Installation was pretty straightforward, even though no installation instructions were provided. For anyone that has previously installed coils it wouldn’t’ be a problem, however, for a first time enthusiast this might cause problems. One thing that concerned me was that the rears didn’t’ come with any type of isolate, rubber or plastic, for the top but once everything was installed and driven I couldn’t hear any noise coming from it so I guess it wasn’t needed.





































Once everything was installed and it came time to start dialing them down, the rears were a pain, the collar would just spin unless you reached your hand through the springs in order to keep it from moving. Fronts were a breeze to adjust, no issues. 

The car sits exactly how I want it now, and I didn’t have to sacrifice any comfort in the process. Wife notices that it is slightly bumpier then before but only when you are really paying attention. The car is much flatter around the corners now as well and the coilover kit definitely improved the overall enjoyment of the car. 

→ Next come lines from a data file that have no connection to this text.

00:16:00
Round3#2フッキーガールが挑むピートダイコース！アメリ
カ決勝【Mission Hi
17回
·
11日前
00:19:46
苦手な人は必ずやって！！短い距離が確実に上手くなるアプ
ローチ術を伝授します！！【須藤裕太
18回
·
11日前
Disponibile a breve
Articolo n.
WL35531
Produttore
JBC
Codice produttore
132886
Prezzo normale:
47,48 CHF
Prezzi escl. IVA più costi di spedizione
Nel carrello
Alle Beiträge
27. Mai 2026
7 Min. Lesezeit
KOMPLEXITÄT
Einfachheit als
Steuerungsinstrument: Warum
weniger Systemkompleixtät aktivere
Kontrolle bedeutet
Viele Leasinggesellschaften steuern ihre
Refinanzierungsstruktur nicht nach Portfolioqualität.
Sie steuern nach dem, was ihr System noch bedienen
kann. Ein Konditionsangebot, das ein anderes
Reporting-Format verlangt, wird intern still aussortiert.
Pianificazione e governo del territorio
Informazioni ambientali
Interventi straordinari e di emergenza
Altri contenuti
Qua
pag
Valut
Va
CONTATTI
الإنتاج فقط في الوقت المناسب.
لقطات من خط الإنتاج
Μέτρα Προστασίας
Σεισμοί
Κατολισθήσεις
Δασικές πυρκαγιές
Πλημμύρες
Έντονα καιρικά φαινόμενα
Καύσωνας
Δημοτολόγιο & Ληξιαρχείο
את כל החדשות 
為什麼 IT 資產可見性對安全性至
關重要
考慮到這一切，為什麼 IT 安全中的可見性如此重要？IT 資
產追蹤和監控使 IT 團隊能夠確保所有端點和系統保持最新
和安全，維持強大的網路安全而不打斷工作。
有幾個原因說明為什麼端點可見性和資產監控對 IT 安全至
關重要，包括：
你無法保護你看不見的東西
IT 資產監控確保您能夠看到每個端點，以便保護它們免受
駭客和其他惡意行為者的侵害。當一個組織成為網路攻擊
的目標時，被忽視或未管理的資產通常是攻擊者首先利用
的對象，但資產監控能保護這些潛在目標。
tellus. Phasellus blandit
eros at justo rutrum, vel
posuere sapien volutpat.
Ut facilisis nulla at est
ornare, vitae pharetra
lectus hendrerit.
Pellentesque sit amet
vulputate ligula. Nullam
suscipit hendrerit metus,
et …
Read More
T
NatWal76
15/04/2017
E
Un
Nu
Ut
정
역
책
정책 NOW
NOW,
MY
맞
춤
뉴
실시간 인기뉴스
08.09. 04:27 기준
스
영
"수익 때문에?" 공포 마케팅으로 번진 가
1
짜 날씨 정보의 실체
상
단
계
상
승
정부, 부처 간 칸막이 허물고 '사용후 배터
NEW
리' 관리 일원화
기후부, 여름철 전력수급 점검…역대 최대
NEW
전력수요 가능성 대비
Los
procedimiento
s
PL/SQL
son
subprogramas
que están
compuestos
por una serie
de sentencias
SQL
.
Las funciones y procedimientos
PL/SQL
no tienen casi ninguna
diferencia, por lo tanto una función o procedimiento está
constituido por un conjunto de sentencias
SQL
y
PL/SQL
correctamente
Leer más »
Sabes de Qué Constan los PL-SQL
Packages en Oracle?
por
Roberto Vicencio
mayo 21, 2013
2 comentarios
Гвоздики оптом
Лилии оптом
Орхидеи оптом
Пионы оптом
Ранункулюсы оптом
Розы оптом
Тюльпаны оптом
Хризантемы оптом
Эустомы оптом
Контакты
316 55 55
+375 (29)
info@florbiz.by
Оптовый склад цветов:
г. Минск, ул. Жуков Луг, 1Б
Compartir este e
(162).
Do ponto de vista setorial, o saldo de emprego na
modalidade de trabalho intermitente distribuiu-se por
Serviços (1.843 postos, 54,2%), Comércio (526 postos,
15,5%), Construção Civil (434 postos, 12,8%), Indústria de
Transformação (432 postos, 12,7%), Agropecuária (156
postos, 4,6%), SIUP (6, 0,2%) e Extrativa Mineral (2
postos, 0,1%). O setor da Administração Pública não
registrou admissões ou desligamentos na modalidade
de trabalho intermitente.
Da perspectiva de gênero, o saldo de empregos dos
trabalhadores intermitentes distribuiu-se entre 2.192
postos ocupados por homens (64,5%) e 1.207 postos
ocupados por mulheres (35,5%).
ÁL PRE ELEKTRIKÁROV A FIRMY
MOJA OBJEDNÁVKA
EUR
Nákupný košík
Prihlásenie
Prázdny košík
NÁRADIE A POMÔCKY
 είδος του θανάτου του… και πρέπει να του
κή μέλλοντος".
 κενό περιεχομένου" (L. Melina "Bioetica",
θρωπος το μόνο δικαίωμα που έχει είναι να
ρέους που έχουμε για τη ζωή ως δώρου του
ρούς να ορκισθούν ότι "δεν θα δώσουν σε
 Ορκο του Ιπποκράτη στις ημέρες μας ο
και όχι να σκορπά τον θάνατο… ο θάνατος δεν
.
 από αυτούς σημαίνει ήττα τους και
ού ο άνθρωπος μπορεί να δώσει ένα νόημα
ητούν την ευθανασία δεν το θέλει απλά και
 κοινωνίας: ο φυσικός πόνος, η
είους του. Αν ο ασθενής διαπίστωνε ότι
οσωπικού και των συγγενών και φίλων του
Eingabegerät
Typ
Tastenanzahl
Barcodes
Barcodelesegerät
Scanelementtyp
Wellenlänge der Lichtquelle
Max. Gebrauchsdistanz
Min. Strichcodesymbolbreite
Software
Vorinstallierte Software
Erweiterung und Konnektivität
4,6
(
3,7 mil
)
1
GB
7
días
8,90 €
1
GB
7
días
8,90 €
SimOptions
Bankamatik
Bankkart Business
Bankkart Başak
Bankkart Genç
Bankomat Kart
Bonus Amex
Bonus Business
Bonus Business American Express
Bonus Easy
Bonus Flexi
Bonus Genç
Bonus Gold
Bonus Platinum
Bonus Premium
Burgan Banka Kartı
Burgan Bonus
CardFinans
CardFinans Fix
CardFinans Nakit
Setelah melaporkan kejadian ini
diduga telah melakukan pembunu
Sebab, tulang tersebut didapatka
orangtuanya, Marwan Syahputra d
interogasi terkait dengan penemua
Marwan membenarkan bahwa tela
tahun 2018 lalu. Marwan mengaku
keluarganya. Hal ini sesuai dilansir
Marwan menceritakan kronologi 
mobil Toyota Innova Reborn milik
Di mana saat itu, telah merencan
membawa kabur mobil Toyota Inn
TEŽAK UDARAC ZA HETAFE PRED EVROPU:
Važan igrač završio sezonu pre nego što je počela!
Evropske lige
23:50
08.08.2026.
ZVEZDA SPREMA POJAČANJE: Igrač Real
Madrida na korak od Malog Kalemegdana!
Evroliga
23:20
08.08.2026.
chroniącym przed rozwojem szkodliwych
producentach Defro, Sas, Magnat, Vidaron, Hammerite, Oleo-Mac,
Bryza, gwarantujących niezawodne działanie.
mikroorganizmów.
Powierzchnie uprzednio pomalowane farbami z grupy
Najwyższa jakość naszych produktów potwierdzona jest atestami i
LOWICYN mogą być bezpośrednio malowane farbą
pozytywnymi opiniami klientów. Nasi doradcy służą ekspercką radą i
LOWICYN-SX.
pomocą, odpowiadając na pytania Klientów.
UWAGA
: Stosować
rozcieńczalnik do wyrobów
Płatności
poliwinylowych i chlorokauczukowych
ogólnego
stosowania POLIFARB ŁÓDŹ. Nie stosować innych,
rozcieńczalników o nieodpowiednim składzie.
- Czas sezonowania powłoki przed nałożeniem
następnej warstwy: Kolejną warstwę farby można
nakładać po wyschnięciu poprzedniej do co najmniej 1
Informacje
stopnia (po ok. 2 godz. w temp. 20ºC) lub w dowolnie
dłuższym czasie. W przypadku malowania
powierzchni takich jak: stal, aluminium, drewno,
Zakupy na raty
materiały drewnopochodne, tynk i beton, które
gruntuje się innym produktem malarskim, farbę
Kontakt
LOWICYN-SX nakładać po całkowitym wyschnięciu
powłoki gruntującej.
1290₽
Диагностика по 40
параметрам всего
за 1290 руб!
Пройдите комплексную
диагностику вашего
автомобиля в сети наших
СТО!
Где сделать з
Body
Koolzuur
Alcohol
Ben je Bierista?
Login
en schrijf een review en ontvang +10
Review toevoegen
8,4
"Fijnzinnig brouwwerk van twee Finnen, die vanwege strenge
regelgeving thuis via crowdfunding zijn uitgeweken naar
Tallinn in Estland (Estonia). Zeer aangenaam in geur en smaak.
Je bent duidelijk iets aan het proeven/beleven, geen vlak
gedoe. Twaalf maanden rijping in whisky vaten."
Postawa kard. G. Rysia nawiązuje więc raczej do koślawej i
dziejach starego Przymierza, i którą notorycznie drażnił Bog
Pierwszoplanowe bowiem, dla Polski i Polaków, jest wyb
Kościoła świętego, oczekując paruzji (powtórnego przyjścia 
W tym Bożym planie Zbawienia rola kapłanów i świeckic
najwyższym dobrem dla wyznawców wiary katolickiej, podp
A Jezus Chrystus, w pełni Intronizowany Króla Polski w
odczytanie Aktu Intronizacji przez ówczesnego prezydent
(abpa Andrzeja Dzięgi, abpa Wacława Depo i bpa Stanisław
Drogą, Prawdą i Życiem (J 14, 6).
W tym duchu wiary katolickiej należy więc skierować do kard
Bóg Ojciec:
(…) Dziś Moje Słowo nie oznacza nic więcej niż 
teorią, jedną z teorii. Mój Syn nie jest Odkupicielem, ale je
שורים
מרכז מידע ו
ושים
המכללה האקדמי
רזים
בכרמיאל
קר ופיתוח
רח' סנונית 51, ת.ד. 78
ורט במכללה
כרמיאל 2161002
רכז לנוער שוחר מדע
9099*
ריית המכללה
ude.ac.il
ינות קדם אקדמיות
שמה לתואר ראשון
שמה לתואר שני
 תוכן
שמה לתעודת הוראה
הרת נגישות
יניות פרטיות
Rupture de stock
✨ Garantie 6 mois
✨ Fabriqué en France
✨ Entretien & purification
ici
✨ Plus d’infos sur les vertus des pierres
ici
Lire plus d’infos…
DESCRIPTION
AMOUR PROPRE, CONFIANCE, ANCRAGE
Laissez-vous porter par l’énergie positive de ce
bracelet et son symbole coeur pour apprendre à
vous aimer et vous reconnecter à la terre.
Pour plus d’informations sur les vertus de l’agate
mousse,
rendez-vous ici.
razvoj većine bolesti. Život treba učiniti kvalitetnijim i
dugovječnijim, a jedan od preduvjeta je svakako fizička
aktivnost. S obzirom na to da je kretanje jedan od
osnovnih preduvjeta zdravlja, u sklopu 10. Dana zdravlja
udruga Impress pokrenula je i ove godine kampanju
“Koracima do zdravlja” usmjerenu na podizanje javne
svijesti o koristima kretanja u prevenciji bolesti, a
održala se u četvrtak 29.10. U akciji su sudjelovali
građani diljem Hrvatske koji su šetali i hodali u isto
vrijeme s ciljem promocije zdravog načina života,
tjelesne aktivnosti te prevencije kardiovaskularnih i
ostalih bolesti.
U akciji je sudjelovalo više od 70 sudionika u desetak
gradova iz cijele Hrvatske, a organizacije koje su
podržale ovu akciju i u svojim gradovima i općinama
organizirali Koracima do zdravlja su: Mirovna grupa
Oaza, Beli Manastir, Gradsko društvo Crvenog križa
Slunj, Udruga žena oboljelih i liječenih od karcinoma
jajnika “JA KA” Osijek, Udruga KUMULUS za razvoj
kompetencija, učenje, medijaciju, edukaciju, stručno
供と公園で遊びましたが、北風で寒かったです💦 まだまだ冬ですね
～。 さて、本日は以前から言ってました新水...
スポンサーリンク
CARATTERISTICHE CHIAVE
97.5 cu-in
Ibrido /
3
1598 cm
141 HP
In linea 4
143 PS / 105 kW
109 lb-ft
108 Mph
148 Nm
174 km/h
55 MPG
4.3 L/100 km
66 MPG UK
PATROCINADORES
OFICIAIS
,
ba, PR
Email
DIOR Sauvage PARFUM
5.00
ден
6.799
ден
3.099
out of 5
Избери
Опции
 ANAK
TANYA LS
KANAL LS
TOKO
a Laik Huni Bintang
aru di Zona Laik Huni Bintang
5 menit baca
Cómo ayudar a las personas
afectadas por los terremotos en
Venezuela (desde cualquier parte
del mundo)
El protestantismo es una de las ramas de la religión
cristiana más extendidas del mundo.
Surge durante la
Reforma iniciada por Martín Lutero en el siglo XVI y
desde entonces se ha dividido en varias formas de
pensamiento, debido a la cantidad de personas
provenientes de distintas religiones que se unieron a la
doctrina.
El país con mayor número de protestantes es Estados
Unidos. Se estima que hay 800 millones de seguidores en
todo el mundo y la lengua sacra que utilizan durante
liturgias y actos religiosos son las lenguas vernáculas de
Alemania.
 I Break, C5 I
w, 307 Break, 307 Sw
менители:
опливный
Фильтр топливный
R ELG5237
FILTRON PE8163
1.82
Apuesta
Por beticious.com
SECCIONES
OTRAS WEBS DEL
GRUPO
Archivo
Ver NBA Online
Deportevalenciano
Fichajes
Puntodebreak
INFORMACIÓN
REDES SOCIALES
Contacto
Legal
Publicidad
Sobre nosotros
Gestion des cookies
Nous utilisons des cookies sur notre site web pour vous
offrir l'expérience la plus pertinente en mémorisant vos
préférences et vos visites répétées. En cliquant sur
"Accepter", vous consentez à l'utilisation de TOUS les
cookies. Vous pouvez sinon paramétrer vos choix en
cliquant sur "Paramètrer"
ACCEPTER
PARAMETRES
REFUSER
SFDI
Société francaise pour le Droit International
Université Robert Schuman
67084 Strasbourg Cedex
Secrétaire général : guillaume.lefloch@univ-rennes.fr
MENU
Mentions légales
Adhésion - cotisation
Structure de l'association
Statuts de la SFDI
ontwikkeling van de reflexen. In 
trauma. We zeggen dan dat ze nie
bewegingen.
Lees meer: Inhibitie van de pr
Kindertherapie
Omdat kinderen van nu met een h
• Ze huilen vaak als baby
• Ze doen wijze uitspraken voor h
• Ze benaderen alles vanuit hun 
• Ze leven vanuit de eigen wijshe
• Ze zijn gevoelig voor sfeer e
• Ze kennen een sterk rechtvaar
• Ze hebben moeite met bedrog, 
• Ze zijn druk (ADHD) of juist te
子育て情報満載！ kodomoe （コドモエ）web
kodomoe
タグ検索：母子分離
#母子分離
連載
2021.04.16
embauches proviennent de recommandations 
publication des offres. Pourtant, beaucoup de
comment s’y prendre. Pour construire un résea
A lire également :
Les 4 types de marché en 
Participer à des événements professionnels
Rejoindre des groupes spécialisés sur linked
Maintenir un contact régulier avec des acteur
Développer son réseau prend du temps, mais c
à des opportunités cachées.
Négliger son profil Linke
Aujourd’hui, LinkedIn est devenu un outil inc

Bottom line is that these coils are a great alternative for anyone that doesn’t want to drop $1500+ on a set of coils. They get the job done, build quality is great, and you can’t beat the price for what you get.


----------



## SteveAngry (Jun 20, 2004)

Thanks for the review!

I'm leaning towards these due to the price...

Steve


----------



## Cabbet (Nov 25, 2007)

Thanks for sharing! I wasn't too sure about these but I am now convinced that they would be a good buy :thumbup:


----------



## [email protected] (Jun 23, 2006)

for a deal give me a call or a PM:thumbup:


----------



## ShockwaveCS (Jun 22, 2006)

i bought some of these too. they ride excellent and are so so comfortable. i chose factory height setting in front paired up with no perch in the rear. rides well and looks good.


----------



## Vdub 2.0 (Jan 8, 2008)

how are these compared to the vmaxx coilovers?


----------



## liloldbie (Jun 23, 2007)

Picked up a set at H2Oi. Can't wait to install mine!

Car looks great man!


----------



## Doooglasss (Aug 28, 2009)

I just literally got out of my friends Mk4 R32 with these exact coilovers on it and for the price I was pretty impressed. LIGHTYEARS better than VMAXX garbage.

Autotech is also a great company to work with!


----------



## Oh_My_VR6 (Sep 6, 2004)

I wish I had picked up a set of these instead of buying second hand SHS coilovers. I've been waiting for over 3 weeks now for missing parts and buyers remorse is really setting in.

Thanks for the review! :thumbup:


----------